The waters began to boil Tuesday between Shepard Smith and Tucker Carlson as the two separately hosted American legal experts with years experience and dueling perspectives on the latest controversy surrounding the president.
By Wednesday night, the pot had boiled over, with Carlson slamming Smith live on-air after accusations of partisanship and “repugnant” ill will were leveled against him by the latter, according to Mediaite.
Smith had been defending guest Andrew Napolitano when initial accusations were hurled Wednesday morning, just hours after Carlson’s guest Joe DiGenova, a pro-Trump lawyer, referred to Napolitano as a “fool” for claiming Trump’s actions were undoubtedly criminal.
“A partisan guest who supports President Trump was asked about Judge Napolitano’s legal assessment,” Smith said. “And when he was asked, he said, unchallenged, Judge Napolitano is a ‘fool.'”
“Attacking our colleague, who is here to offer legal assessments on our air, in our work home is repugnant,” he said.
Carlson played the soundbite later that night, hosting DiGenova once again and taking the opportunity to mock Smith’s impassioned accusation.
“Repugnant!” Carlson repeated. “Not clear if that was you or me, but someone is ‘repugnant!'”
Carlson went on to rebut Smith’s accusations, also taking shots at what he called “opinion”-based reporting among Fox’s “dayside hosts” — going so far as to compare their work to that of MSNBC’s left-wing partisan Rachel Maddow.
Smith had, according to the prime-time host, attempted to frame Napolitano’s claim — that the president so much as mentioning Democratic presidential candidate Joe Biden and a potential quid pro quo in his call with the Ukrainian president was a crime — as straight news, providing no opposing viewpoint and presenting Trump’s criminality as simple fact.
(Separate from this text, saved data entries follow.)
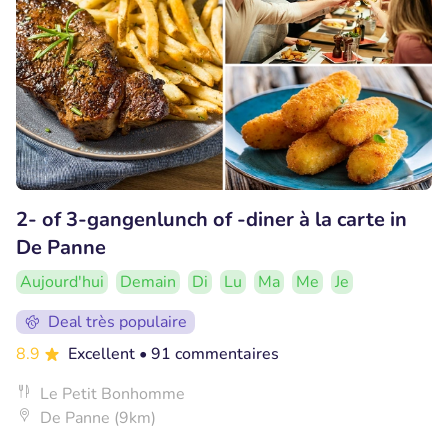
2- of 3-gangenlunch of -diner à la carte in
De Panne
Aujourd'hui
Demain
Di
Lu
Ma
Me
Je
Deal très populaire
8.9
Excellent
• 91 commentaires
Le Petit Bonhomme
De Panne (9km)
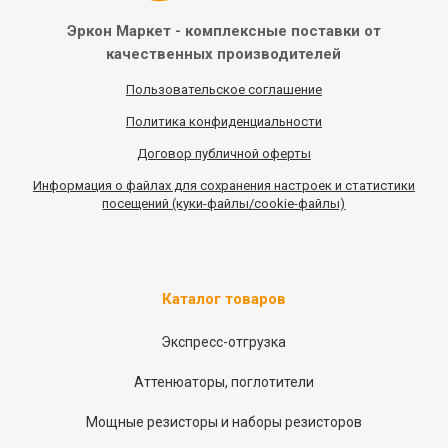
Эркон Маркет - комплексные
поставки от
качественных
производителей
Пользовательское соглашение
Политика конфиденциальности
Договор публичной оферты
Информация
о
файлах для сохранения настроек и статистики
посещений (куки-файлы/cookie-файлы)
Каталог товаров
Экспресс-отгрузка
Аттенюаторы, поглотители
Мощные резисторы и наборы резисторов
And Carlson argued it was precisely this type of reporting that has led American audiences to “tune out” establishment media broadcasts and publications in recent years.
“Now, unlike maybe some dayside hosts, I’m not very partisan,” Carlson said. “It doesn’t seem honest to me when a host, any host on any channel, including this one, pretends that the answer is obvious. That’s not news, is it? That’s opinion.”
“Why do we find our selves in a situation where people aren’t willing to admit that their passions are guiding their news coverage?” he continued. “Wouldn’t it be better if we just said out loud you know this is what I think? For example, you will never hear me criticize Rachel Maddow.
“I never agree with anything she says. But she is straightforward, it’s her opinion. Why wouldn’t it be better if we were all that transparent about what’s driving our shows?
“It makes people cynical when you dress up news coverage, when you dress up partisanship as news coverage and pretend that your angry political opinions are news, you know, people tune out.”